Brady vs. Buckley at welterweight is a different animal entirely. Brady is 18-2, ranked sixth at 170 lbs, and fights in a way that's easy to describe and hard to stop: pressure, clinch work, takedowns, grind. He doesn't give up position. He doesn't make wild decisions. Buckley is 21-7 at ninth in the rankings and operates on a completely different frequency — spinning techniques, unconventional timing, the kind of striking that makes broadcast analysts nervous because they can't always explain why it works. The reach gap is interesting too: Buckley at 76 inches vs. Brady at 72. Four inches doesn't sound like much until someone's trying to close distance and keeps catching elbows on the way in. Brady's plan is clear — get inside, get it dirty, take Buckley down. Buckley's plan is to make sure that's never comfortable. We'd be surprised if this goes to the scorecards. Someone's plan falls apart, probably in the second round, and the finish follows.

Green vs. Stephens at lightweight is maybe the most straightforward fight to preview and the hardest to actually analyze. Both men are 35. Bobby Green: 34-17-1 NC. Jeremy Stephens: 29-22-0 NC. That's a combined 80-plus professional fights between them, which means basically every trick, every bad habit, every chin check you could imagine has already happened to both of them. Matching 71-inch reach. Matching 155 lbs on the scale. According to UFC 328 data, these two are as physically mirror-image as UFC matchmaking gets. Green has more recent activity and probably arrives in better rhythm. Stephens brings a finishing instinct that doesn't really go away regardless of his record. Old-school fans will know exactly what this fight is. Newer fans might not expect how physical two veterans with nothing left to prove can get. We'd bet on a stoppage somewhere in the first two rounds.

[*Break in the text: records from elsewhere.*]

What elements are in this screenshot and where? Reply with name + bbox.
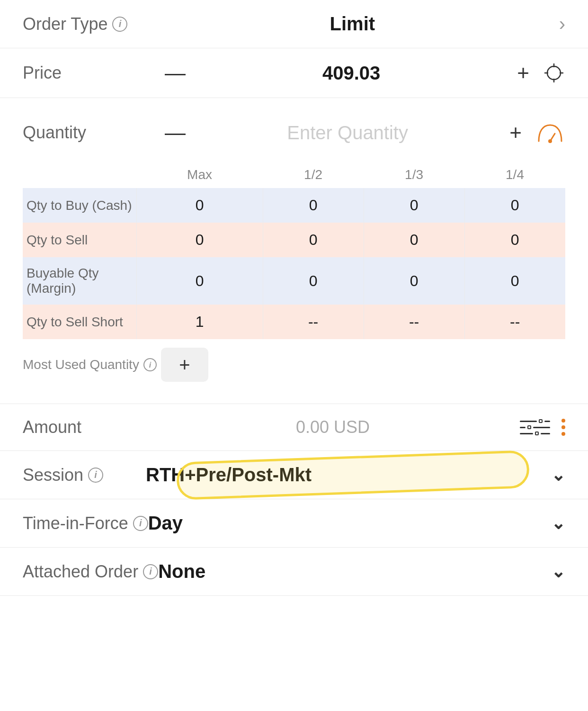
price-crosshair-icon[interactable]	[543, 62, 565, 84]
amount-label: Amount	[23, 417, 146, 437]
qty-row-cell[interactable]: 0	[364, 257, 464, 305]
qty-row-cell[interactable]: 0	[263, 257, 364, 305]
qty-row-cell[interactable]: 0	[136, 223, 263, 257]
time-in-force-row: Time-in-Force i Day ⌄	[0, 499, 588, 548]
quantity-table-row: Qty to Buy (Cash)0000	[23, 188, 565, 223]
time-in-force-chevron-icon[interactable]: ⌄	[551, 513, 565, 533]
qty-row-cell[interactable]: 0	[136, 257, 263, 305]
qty-row-cell[interactable]: 0	[364, 188, 464, 223]
price-label: Price	[23, 63, 146, 83]
amount-row: Amount 0.00 USD	[0, 404, 588, 451]
qty-col-label	[23, 162, 136, 188]
svg-text:i: i	[149, 361, 151, 369]
quantity-table: Max 1/2 1/3 1/4 Qty to Buy (Cash)0000Qty…	[23, 162, 565, 339]
qty-col-max: Max	[136, 162, 263, 188]
order-type-label: Order Type i	[23, 14, 146, 34]
svg-point-0	[547, 66, 561, 80]
most-used-add-button[interactable]: +	[161, 348, 208, 382]
time-in-force-info-icon[interactable]: i	[133, 516, 148, 531]
most-used-text: Most Used Quantity	[23, 357, 139, 372]
session-text: Session	[23, 465, 83, 485]
quantity-minus-button[interactable]: —	[165, 122, 186, 143]
attached-order-value: None	[158, 561, 205, 582]
qty-col-half: 1/2	[263, 162, 364, 188]
qty-row-cell[interactable]: --	[364, 305, 464, 339]
qty-row-cell[interactable]: --	[263, 305, 364, 339]
quantity-input[interactable]: Enter Quantity	[186, 122, 509, 144]
most-used-quantity-row: Most Used Quantity i +	[23, 339, 565, 390]
qty-row-cell[interactable]: 0	[364, 223, 464, 257]
order-type-text: Order Type	[23, 14, 107, 34]
attached-order-info-icon[interactable]: i	[143, 564, 158, 579]
quantity-table-row: Buyable Qty (Margin)0000	[23, 257, 565, 305]
price-row: Price — 409.03 +	[0, 48, 588, 98]
amount-filter-icon[interactable]	[520, 419, 550, 435]
order-type-chevron-icon: ›	[559, 13, 565, 35]
attached-order-text: Attached Order	[23, 562, 138, 582]
amount-more-icon[interactable]	[561, 419, 565, 436]
session-label: Session i	[23, 465, 146, 485]
order-type-value: Limit	[146, 13, 559, 35]
amount-value: 0.00 USD	[146, 417, 520, 437]
qty-row-cell[interactable]: 0	[263, 188, 364, 223]
attached-order-row: Attached Order i None ⌄	[0, 548, 588, 596]
time-in-force-text: Time-in-Force	[23, 513, 128, 533]
quantity-plus-button[interactable]: +	[509, 122, 522, 143]
quantity-label: Quantity	[23, 123, 146, 143]
session-chevron-icon[interactable]: ⌄	[551, 465, 565, 485]
attached-order-label: Attached Order i	[23, 562, 158, 582]
qty-row-cell[interactable]: 0	[464, 188, 565, 223]
time-in-force-value: Day	[148, 513, 183, 533]
qty-row-cell[interactable]: 0	[136, 188, 263, 223]
qty-row-label: Buyable Qty (Margin)	[23, 257, 136, 305]
session-row: Session i RTH+Pre/Post-Mkt ⌄	[0, 451, 588, 499]
quantity-speed-icon[interactable]	[535, 120, 565, 145]
qty-col-quarter: 1/4	[464, 162, 565, 188]
qty-row-cell[interactable]: 0	[464, 257, 565, 305]
session-value: RTH+Pre/Post-Mkt	[146, 464, 551, 486]
qty-row-cell[interactable]: 0	[263, 223, 364, 257]
svg-point-5	[548, 139, 552, 143]
order-type-row[interactable]: Order Type i Limit ›	[0, 0, 588, 48]
qty-row-label: Qty to Buy (Cash)	[23, 188, 136, 223]
most-used-info-icon[interactable]: i	[143, 358, 157, 372]
quantity-section: Quantity — Enter Quantity + Max 1/2 1/3 …	[0, 98, 588, 404]
quantity-table-row: Qty to Sell0000	[23, 223, 565, 257]
order-type-info-icon[interactable]: i	[112, 17, 127, 32]
qty-row-cell[interactable]: --	[464, 305, 565, 339]
time-in-force-label: Time-in-Force i	[23, 513, 148, 533]
quantity-table-row: Qty to Sell Short1------	[23, 305, 565, 339]
attached-order-chevron-icon[interactable]: ⌄	[551, 562, 565, 582]
qty-col-third: 1/3	[364, 162, 464, 188]
price-value[interactable]: 409.03	[186, 63, 517, 84]
amount-actions	[520, 419, 565, 436]
quantity-text: Quantity	[23, 123, 86, 143]
qty-row-label: Qty to Sell Short	[23, 305, 136, 339]
price-minus-button[interactable]: —	[165, 63, 186, 83]
price-plus-button[interactable]: +	[517, 63, 529, 83]
most-used-label: Most Used Quantity i	[23, 357, 157, 372]
qty-row-cell[interactable]: 0	[464, 223, 565, 257]
qty-row-cell[interactable]: 1	[136, 305, 263, 339]
session-info-icon[interactable]: i	[88, 468, 103, 483]
qty-row-label: Qty to Sell	[23, 223, 136, 257]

What makes this card worth watching isn't any single fight. It's the range. You've got a title main event where the champion looks unbeatable but the challenger is weird enough to be dangerous. A flyweight title co-main with a striker vs. a grappler who refuses to be finished. A heavyweight swing-fest where both guys have granite chins. A welterweight matchup that's essentially a chess game played with sledgehammers. And a lightweight fight that's pure throwback violence between two guys who genuinely don't care about looking bad if it means landing something clean.

Five bouts, five weight classes, two belts on the line. May 9 is a long night in the best possible way — the kind of card where something goes wrong with someone's perfect plan in basically every single fight, and we get to watch them figure it out in real time.